By this time I’d guess most are familiar with Enslaved’s premise. The game takes the somewhat familiar angle of the ‘buddy’ or perhaps more accurate, ‘girlfriend’ game. Borrowing significantly from ICO’s mechanic of solving puzzles and getting through obstacles by cooperating with a computer controlled hot female. The key is the way Enslaved marries these mechanics with the story. Said hot female has enslaved your character with technology that will inflict pain on him if he disobeys and kill him if he lets her die. Rough.
Enslaved remains largely derivative in its game mechanics, but its unorthodox framing gives your journey a wholly different significance. What is typically a boy meets girl, boy saves girl, boy gets girl story, becomes rich with questions of the nature of choice and will, and eventually escapism versus physical reality and whether we have the right to value one over the other.

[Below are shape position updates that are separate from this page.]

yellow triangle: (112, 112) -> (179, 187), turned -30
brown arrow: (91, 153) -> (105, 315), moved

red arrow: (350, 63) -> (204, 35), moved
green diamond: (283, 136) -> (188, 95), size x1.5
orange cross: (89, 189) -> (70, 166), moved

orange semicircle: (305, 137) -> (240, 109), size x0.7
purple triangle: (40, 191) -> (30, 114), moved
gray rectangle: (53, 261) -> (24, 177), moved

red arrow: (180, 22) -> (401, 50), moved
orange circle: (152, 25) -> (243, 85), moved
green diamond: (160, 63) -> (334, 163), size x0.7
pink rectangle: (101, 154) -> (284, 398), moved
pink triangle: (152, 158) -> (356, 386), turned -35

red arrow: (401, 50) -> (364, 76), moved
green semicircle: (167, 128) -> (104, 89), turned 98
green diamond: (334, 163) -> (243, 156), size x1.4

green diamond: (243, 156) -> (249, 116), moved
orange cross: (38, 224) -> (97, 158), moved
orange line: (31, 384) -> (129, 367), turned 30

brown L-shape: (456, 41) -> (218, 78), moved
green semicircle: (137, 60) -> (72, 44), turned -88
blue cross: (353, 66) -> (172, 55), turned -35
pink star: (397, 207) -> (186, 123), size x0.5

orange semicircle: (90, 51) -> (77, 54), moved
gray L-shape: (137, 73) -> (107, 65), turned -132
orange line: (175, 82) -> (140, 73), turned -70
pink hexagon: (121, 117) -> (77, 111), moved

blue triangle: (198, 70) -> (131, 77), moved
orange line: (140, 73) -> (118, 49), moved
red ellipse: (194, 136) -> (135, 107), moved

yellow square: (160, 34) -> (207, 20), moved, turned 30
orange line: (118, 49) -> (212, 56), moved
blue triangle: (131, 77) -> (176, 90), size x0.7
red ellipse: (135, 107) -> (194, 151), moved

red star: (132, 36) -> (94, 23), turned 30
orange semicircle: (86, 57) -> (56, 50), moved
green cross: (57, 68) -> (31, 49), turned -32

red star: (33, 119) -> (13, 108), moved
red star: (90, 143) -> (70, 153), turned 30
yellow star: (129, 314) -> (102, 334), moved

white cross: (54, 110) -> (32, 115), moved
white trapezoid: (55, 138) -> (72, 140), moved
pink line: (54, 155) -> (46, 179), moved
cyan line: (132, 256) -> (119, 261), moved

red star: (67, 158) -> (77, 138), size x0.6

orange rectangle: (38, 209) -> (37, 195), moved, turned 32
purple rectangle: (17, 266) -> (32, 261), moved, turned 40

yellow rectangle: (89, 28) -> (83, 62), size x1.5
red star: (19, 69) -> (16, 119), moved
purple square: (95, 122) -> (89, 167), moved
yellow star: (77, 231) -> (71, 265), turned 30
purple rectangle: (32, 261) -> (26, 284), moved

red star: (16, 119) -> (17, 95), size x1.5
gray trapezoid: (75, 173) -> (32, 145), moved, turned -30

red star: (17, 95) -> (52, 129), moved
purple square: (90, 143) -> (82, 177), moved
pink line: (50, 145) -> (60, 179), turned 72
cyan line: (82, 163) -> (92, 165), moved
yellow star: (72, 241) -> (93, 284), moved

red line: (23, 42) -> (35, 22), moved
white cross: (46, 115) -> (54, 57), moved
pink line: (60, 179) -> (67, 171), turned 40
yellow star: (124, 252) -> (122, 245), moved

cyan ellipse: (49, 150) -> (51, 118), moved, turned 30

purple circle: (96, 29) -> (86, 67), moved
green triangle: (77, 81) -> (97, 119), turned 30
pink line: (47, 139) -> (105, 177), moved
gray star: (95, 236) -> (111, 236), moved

Ninja Theory brings up these questions in good taste. More interested in getting people to consider questions than beat them over the head with dogma, the dialogue is limited and key moments are left ambiguous. When it comes to marrying the narrative of gameplay to the actual written plot Enslaved makes other big budget games look silly by comparison. Remember the ending of Metal Gear Solid 2: Sons of Liberty and think how far we've come in terms of subtlety.
It’s unfortunate that the game is marred by inconsistency in nearly every other department. The graphics range from breath-taking to straight-up ugly. Controls are unresponsive in certain situations due to many animations being completely unbreakable. Poor camera angle choices make for some frustrating moments in platforming and combat. In short- you’ll rarely feel like it was your error that led to your demise.
It speaks to my taste as a gamer, but I’ll take a game that’s flawed mechanically, but uses gameplay as metaphor for bigger ideas, over the current crop of mechanically perfect mindless thrill-rides. If you’re of a similar mindset you can find Enslaved Odyssey to the West in abundance and for cheap. Chalk it up to supporting the continued existence of thoughtful games.